Culture, Justice, Mishegas, Religion, Sex & Gender

AJWS launches

marvin_logoNow we’re talking. Just in time for your Shavuot Night Torah Study, the American Jewish World Service has launched, a user-editable repository of social justice-oriented texts from Jewish tradition.
If you were wondering where in the Jerusalem Talmud is the original source for the dictum “one who saves a single life has saved the world entire”, a simple search yields Sanhedrin 4:22.
If you’re looking for a well-spoken prophet of antiquity who railed against the exploitation of the poor — Amos pops up with some choice words.
If you are curious what statement was made by some Jewish leaders arrested working for civil rights in Florida in 1964, you can read a passage from it here.
It’s a veritable wiki-concordance of “tikkun olam”! Here is how it is described in an announcement from AJWS:

On1Foot is an online, open source database of Jewish social justice texts. We invite you to visit On1Foot to explore this exciting new resource for Jewish social justice education.
On1Foot allows users to:

  • Search and browse hundreds of biblical, rabbinic and contemporary Jewish texts about social justice
  • Upload new texts
  • Comment on existing texts
  • Create custom source sheets using the texts and suggested discussion questions

On1Foot is a project of American Jewish World Service and is co-sponsored by AVODAH: The Jewish Service Corps, Hazon, Tzedek, Mechon Hadar and Uri L’Tzedek.

As we say down here in the District: Happy learning!

8 thoughts on “AJWS launches

  1. Hmm. I feel like this is the sort of thing that we’re all supposed to be into, and yet…it actually makes me feel quite a bit less than pleased. There’s something about taking an enormous, complex and often ethically problematic (to me) tradition and watering it down to “social justice texts!” that makes me think that we haven’t thought very much about why, exactly, we desire to have this assurance that a long and complex tradition agrees with us.
    First of all, to state the obvious, there are many, many, many (many, many) passages in the Bible and the rabbinic lit which are, to my mind, profoundly problematic in their ethical implications. (Having just taught a course on Women in Judaism, I can think of a number of ones on women just off the top of my head). And this would, I think, be expected – what a male, Babylonian, sixth century (or whatever) rabbi thinks is right in the world won’t necessarily line up with what I, an American female living in the 21st century, thinks is right.
    Second of all, I’m unsure why, exactly, it matters to us so much sometimes that a Jewish source said something about, for instance, the necessity of caring for the poor. Personally, I think that we should care for the poor anyway – and I would think so, I hope, even if the sources didn’t sometimes instruct that way. And of course, I think that the sources are sometimes wrong in what they say.
    So while I understand the political value of being able to point to a text as a prooftext, I’m not sure it’s that honest, in terms of expressing our actual reasons for affirming a position or idea.

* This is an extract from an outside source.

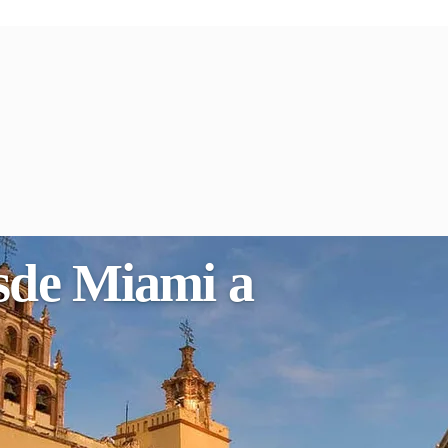
esde Miami a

For myself, I think I would prefer to take the texts as they are and read them for what they are, instead of trying to pretend that they’re absolutely “good”. Why not actually engage with the sources, in all their messiness, instead of only looking at the “good” ones or trying to explain away the problems?
    Does this make sense?

  2. Miri, I think you’ve beautifully articulated some of the problems with a project like this. But it’s an open-source project, so there’s no reason why that can’t include problematic sources and how we grapple with them. And given the way our tradition preserves both accepted and contested texts, that seems like a very authentic approach to engaging in this particular project.

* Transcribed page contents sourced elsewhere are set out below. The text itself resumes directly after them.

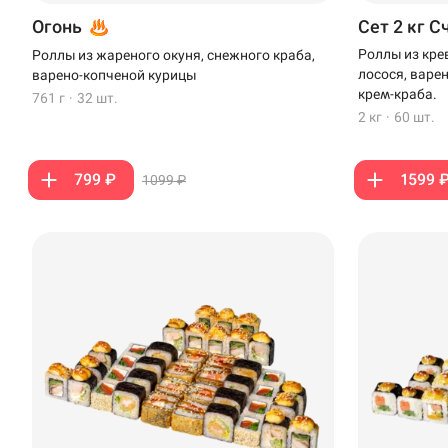
Огонь
Сет 2 кг С
Роллы из кре
Роллы из жареного окуня, снежного краба,
лосося, варе
варено-копченой курицы
крем-краба.
761 г
·
32 шт.
2 кг
·
60 шт.
799 ₽
1599 
1099 ₽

  3. Miri, I see what you’re saying, but I’ve gotta point out that the likely reason you “think that we should care for the poor anyway – and would..even if the sources didn’t sometimes instruct that way” is because you’ve got biological and spiritual anscestors going back thousands of years who learned this stuff!
    The point, I imagine, isn’t to convince your non-justice-minded friends (though that could be a perk), but to demonstrate the wealth of material in Jewish tradition on these topics and to give new generations of Jewish change-makers a better sense of what footsteps they are following.

  4. I have a fun anecdote on this topic: I was asking my friends and mentors how they make ethical decisions. And a rabbi mentor from Seattle gave me the most honest answer of all.
    He said, “Well, I think about what I feel, then I go to my religious texts and find the passages that agree with my feelings, and I ignore the rest. I think everyone does this, I’m just more honest about it.”
    I agree. I think the rabbis through history and all of us pick the parts of tradition we already agree with. Additionally, we are influenced by the most inspirational parts and swayed by the parts our teachers have told us are more important in their eyes.
    To me, the practical use of this is to find those quotes and sources when I can remember part but not all of a quote I once heard before.